→ Problem to solve
All of the entries below are to be retyped exactly.

→ The data
══════════════════════════════
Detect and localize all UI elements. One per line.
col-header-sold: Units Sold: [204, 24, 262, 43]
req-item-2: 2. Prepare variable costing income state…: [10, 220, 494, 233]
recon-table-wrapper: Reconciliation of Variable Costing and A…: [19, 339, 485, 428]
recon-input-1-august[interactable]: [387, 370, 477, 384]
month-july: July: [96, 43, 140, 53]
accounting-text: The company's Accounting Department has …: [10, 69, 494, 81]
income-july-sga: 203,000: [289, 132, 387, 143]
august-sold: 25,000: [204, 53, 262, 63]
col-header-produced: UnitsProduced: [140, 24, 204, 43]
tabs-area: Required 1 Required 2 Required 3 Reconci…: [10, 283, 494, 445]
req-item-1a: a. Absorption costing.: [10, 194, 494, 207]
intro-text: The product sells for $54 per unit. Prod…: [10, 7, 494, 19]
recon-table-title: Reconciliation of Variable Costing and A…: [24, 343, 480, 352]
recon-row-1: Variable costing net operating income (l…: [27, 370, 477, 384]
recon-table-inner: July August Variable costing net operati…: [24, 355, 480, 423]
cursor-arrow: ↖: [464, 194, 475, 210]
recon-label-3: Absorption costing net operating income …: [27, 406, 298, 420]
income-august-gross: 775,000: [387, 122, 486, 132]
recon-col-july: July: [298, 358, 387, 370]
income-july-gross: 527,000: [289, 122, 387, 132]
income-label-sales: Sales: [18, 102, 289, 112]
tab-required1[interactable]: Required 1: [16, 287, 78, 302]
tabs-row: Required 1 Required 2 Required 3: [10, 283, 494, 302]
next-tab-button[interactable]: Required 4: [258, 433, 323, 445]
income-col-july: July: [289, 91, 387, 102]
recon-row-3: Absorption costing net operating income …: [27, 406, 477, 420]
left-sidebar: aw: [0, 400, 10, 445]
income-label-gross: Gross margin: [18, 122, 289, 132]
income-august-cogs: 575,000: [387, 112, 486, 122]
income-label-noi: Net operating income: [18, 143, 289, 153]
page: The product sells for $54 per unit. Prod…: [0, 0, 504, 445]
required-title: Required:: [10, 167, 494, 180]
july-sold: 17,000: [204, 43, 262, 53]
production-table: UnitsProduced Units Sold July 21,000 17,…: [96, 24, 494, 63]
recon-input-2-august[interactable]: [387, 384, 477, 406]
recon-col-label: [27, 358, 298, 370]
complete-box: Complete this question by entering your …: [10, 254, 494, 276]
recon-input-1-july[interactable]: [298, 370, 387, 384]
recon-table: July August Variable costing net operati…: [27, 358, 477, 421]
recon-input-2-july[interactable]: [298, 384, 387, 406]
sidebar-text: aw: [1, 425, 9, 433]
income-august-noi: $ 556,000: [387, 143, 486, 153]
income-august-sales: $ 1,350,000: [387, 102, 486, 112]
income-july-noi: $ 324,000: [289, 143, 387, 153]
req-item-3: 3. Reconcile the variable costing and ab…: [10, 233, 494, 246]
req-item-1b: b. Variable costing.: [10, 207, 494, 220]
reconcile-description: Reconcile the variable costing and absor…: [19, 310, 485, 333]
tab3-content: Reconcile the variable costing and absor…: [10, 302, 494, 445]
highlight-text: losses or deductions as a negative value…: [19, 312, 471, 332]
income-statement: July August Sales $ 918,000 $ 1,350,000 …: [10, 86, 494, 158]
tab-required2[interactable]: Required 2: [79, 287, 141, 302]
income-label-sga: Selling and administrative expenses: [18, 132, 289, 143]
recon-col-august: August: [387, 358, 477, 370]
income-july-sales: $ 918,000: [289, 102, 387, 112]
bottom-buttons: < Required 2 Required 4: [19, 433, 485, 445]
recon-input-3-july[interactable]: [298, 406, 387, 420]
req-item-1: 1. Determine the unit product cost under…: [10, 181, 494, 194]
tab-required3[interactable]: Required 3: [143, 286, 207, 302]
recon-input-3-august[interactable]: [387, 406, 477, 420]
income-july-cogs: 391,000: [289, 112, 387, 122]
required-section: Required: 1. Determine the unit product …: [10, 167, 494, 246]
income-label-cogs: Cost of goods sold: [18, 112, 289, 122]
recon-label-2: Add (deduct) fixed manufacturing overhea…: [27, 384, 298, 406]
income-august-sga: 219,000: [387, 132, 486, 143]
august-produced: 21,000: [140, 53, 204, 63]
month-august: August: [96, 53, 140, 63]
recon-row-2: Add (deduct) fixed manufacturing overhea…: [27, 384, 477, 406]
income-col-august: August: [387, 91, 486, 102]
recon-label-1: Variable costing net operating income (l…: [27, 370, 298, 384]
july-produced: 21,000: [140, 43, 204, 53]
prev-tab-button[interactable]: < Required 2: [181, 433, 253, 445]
══════════════════════════════
→ Task output
Detect and localize all UI elements. One per line.
col-header-sold: Units Sold: [204, 24, 262, 43]
req-item-2: 2. Prepare variable costing income state…: [10, 220, 494, 233]
recon-table-wrapper: Reconciliation of Variable Costing and A…: [19, 339, 485, 428]
recon-input-1-august[interactable]: [387, 370, 477, 384]
month-july: July: [96, 43, 140, 53]
accounting-text: The company's Accounting Department has …: [10, 69, 494, 81]
income-july-sga: 203,000: [289, 132, 387, 143]
august-sold: 25,000: [204, 53, 262, 63]
col-header-produced: UnitsProduced: [140, 24, 204, 43]
tabs-area: Required 1 Required 2 Required 3 Reconci…: [10, 283, 494, 445]
req-item-1a: a. Absorption costing.: [10, 194, 494, 207]
intro-text: The product sells for $54 per unit. Prod…: [10, 7, 494, 19]
recon-table-title: Reconciliation of Variable Costing and A…: [24, 343, 480, 352]
recon-row-1: Variable costing net operating income (l…: [27, 370, 477, 384]
recon-table-inner: July August Variable costing net operati…: [24, 355, 480, 423]
cursor-arrow: ↖: [464, 194, 475, 210]
recon-label-3: Absorption costing net operating income …: [27, 406, 298, 420]
income-august-gross: 775,000: [387, 122, 486, 132]
recon-col-july: July: [298, 358, 387, 370]
income-july-gross: 527,000: [289, 122, 387, 132]
income-label-sales: Sales: [18, 102, 289, 112]
tab-required1[interactable]: Required 1: [16, 287, 78, 302]
tabs-row: Required 1 Required 2 Required 3: [10, 283, 494, 302]
next-tab-button[interactable]: Required 4: [258, 433, 323, 445]
income-col-july: July: [289, 91, 387, 102]
recon-row-3: Absorption costing net operating income …: [27, 406, 477, 420]
left-sidebar: aw: [0, 400, 10, 445]
income-label-gross: Gross margin: [18, 122, 289, 132]
income-august-cogs: 575,000: [387, 112, 486, 122]
income-label-noi: Net operating income: [18, 143, 289, 153]
page: The product sells for $54 per unit. Prod…: [0, 0, 504, 445]
required-title: Required:: [10, 167, 494, 180]
july-sold: 17,000: [204, 43, 262, 53]
production-table: UnitsProduced Units Sold July 21,000 17,…: [96, 24, 494, 63]
recon-input-2-august[interactable]: [387, 384, 477, 406]
recon-col-label: [27, 358, 298, 370]
complete-box: Complete this question by entering your …: [10, 254, 494, 276]
recon-input-1-july[interactable]: [298, 370, 387, 384]
recon-table: July August Variable costing net operati…: [27, 358, 477, 421]
recon-input-2-july[interactable]: [298, 384, 387, 406]
sidebar-text: aw: [1, 425, 9, 433]
income-august-noi: $ 556,000: [387, 143, 486, 153]
income-august-sales: $ 1,350,000: [387, 102, 486, 112]
income-july-noi: $ 324,000: [289, 143, 387, 153]
req-item-3: 3. Reconcile the variable costing and ab…: [10, 233, 494, 246]
req-item-1b: b. Variable costing.: [10, 207, 494, 220]
reconcile-description: Reconcile the variable costing and absor…: [19, 310, 485, 333]
tab3-content: Reconcile the variable costing and absor…: [10, 302, 494, 445]
highlight-text: losses or deductions as a negative value…: [19, 312, 471, 332]
income-statement: July August Sales $ 918,000 $ 1,350,000 …: [10, 86, 494, 158]
tab-required2[interactable]: Required 2: [79, 287, 141, 302]
income-label-sga: Selling and administrative expenses: [18, 132, 289, 143]
recon-col-august: August: [387, 358, 477, 370]
income-july-sales: $ 918,000: [289, 102, 387, 112]
bottom-buttons: < Required 2 Required 4: [19, 433, 485, 445]
recon-input-3-july[interactable]: [298, 406, 387, 420]
req-item-1: 1. Determine the unit product cost under…: [10, 181, 494, 194]
tab-required3[interactable]: Required 3: [143, 286, 207, 302]
recon-input-3-august[interactable]: [387, 406, 477, 420]
income-july-cogs: 391,000: [289, 112, 387, 122]
required-section: Required: 1. Determine the unit product …: [10, 167, 494, 246]
income-label-cogs: Cost of goods sold: [18, 112, 289, 122]
recon-label-2: Add (deduct) fixed manufacturing overhea…: [27, 384, 298, 406]
income-august-sga: 219,000: [387, 132, 486, 143]
august-produced: 21,000: [140, 53, 204, 63]
month-august: August: [96, 53, 140, 63]
recon-row-2: Add (deduct) fixed manufacturing overhea…: [27, 384, 477, 406]
income-col-august: August: [387, 91, 486, 102]
recon-label-1: Variable costing net operating income (l…: [27, 370, 298, 384]
july-produced: 21,000: [140, 43, 204, 53]
prev-tab-button[interactable]: < Required 2: [181, 433, 253, 445]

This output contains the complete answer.